Rooms might appear unfinished or unrendered, but they’ve actually been deliberately designed that way. Things that are uniform and pristine are often nowhere to be seen, instead replaced by character and texture, to give an otherwise stark style a homely touch.
Sparklingly new kitchen splashbacks are replaced by bare brickwork, smooth ceilings are bolstered by bulky exposed beams, and visible vents, air ducts, pipes and plumbing are all part of the plan.
2. Monochromatic Colours
A big feature of modern industrial interior design is a plain colour palette for walls, ceilings and floors. Basic but not bland. Muted but not mundane.
Various shades (and even gradients) of grey, white, cream, black, beige and brown are favoured, and can be broken up with gentle highlights of shiny gold, silver and rust, often in furniture, feature walls and trims or in artwork and picture frames peppered around the house.

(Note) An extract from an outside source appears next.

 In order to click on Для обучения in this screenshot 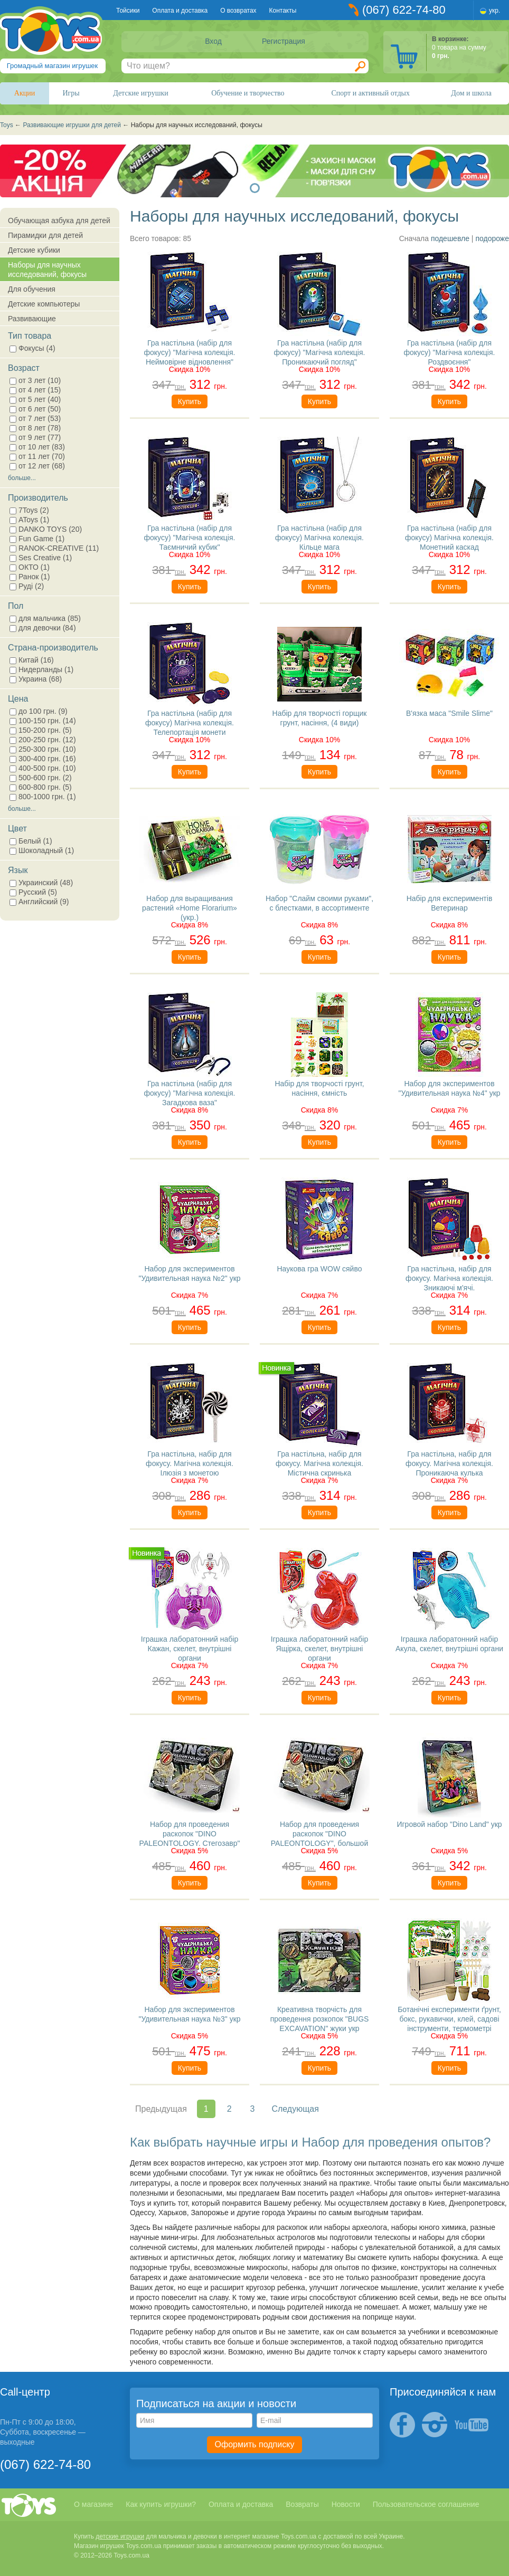 , I will do `click(31, 289)`.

Having a bit of both is a great way to ensure the rooms that are meant to be the most inviting – such as living rooms and bedrooms – don’t end up feeling like dark and dingy bunkers.
3. Sharp Silhouettes
Other distinctive design features of an industrial decor are clean, straight and angular lines. Imagine geometric and square shapes and compositions as three-dimensional: all blocks, boxes, borders and right angles.

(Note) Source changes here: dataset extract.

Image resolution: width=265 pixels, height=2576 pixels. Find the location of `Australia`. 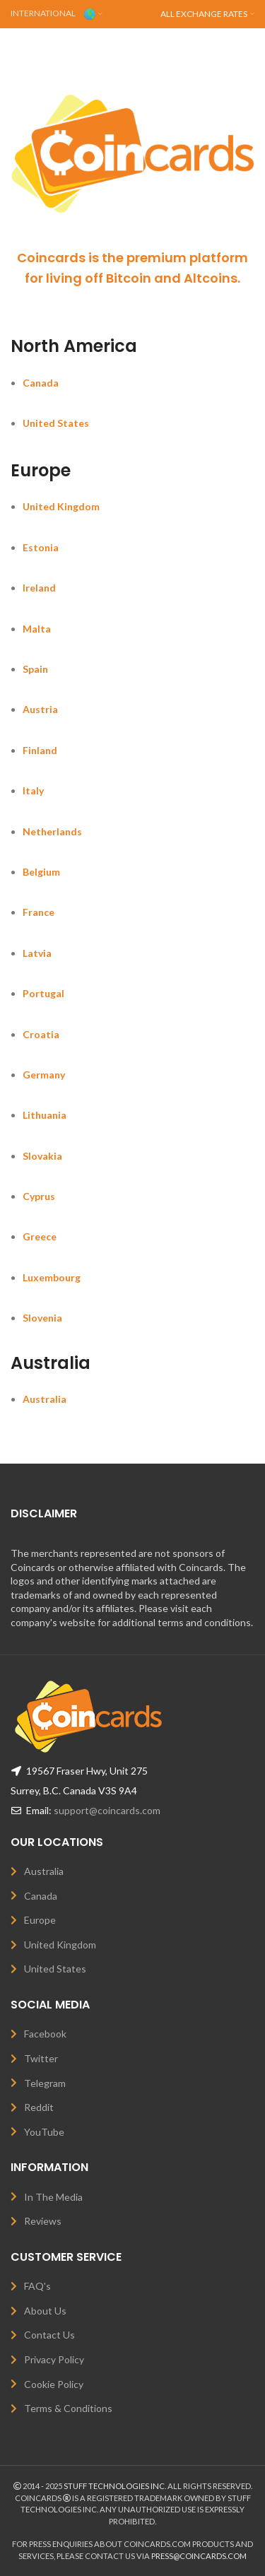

Where a room starts and ends is often decided not by solid walls but by columns, supporting structures and framed, see-through room dividers. They have defined corners and edges, high ceilings and big glass windows.
Everything about these forms screams being sensible and utilitarian. It’s to let a lot of natural light in and brighten up the look and feel of a space. It’s to have a free-flowing, open plan environment that is conducive to communication and collaboration.

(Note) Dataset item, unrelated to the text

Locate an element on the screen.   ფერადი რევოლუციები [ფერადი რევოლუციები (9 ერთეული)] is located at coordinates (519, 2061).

As with all design styles, there are no hard and fast “rules” as such, just recommendations. So, if it all sounds a little too strict or restricting for your taste, you can soften the sharpness with arched doorways, bedheads and windows, winding staircases and curved furniture.
4. No-Frills Furniture
When it comes to choosing furniture and homewares to put in an industrial style home, there are three main ways to go about it. 1) Choose items that will compliment the decor, 2) choose items that will contrast the decor, or 3) choose items that will compliment and contrast the decor.
Simply put, having furniture that blends in, stands out or does a bit or both is a good way to keep all interiors and decorations consistent throughout the home. Industrial interior design is ultimately all about being simple yet stylish, and making use of functionality focused furniture.
Occasional chairs are both useful and comfortable, but they will also add tactile texture and shape to a space without adding too much flair or flamboyance. The agos–co range includes many muted green, grey, brown and blue colours, as well as some brighter, statement varieties for good juxtaposition.
A bold, black coffee table with metal accents is another chance to make strong round or rectangular steel shapes the centrepiece of the living room, whilst a sleek, Mondrian-esque shelving unit is a great way to declutter and organise your ornaments anywhere in the house, whilst maintaining a style skewed towards utilitarian.
You can dress up blank spaces by stationing decor items around the house, like slimline mirrors, sculptural structures, objects and abstract wall art, as well as on-trend pendant light fixtures, adjustable desk and table lamps and tripod floor lamps. For a more lived in feel, accessorise if you can with things that are or look antique and provincial in particular.